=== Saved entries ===

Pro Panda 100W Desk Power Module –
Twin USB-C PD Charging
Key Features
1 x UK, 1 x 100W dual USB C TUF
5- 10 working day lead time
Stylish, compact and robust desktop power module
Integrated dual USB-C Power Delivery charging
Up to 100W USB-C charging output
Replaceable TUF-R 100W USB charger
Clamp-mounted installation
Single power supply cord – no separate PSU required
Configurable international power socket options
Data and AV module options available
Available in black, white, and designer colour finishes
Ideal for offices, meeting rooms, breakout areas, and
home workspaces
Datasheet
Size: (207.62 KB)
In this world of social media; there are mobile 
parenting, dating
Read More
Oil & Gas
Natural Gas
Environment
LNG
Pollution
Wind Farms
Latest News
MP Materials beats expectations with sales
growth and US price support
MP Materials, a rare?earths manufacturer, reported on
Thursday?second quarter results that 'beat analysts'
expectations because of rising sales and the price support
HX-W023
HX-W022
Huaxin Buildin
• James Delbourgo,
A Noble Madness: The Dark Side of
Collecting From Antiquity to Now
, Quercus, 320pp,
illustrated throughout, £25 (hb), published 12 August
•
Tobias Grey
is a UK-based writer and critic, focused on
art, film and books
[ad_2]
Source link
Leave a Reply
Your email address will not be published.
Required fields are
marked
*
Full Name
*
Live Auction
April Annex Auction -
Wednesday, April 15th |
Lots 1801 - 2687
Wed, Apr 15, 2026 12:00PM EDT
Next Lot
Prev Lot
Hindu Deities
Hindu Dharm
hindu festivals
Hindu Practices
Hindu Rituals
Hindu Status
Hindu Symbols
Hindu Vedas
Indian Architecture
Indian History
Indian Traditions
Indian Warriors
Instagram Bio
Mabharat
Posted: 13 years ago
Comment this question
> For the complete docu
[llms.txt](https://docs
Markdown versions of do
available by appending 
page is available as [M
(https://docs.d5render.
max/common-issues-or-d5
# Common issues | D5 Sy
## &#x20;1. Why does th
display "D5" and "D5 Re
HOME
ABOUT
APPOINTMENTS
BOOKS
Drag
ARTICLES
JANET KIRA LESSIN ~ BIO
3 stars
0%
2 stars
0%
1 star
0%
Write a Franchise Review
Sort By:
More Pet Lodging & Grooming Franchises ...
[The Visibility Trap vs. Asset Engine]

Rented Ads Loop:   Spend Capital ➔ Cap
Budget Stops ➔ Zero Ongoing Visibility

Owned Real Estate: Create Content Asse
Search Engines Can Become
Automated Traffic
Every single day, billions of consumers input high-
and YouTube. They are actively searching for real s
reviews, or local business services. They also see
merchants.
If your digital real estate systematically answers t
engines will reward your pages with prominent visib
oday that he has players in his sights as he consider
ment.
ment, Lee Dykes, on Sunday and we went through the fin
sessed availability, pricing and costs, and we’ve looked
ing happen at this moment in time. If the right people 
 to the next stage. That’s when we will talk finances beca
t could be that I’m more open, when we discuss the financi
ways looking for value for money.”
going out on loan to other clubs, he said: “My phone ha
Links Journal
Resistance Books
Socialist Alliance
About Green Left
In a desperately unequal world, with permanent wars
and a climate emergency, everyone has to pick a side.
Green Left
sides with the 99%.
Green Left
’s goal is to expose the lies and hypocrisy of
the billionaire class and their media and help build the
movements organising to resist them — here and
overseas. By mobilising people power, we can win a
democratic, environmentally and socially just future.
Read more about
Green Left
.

=== WHAT NEEDS TO BE DONE ===
From the start of the data to the line that holds "Data and AV module options available", retype each line exactly, with both ends included.

=== EXERCISE RESPONSE ===
Pro Panda 100W Desk Power Module –
Twin USB-C PD Charging
Key Features
1 x UK, 1 x 100W dual USB C TUF
5- 10 working day lead time
Stylish, compact and robust desktop power module
Integrated dual USB-C Power Delivery charging
Up to 100W USB-C charging output
Replaceable TUF-R 100W USB charger
Clamp-mounted installation
Single power supply cord – no separate PSU required
Configurable international power socket options
Data and AV module options available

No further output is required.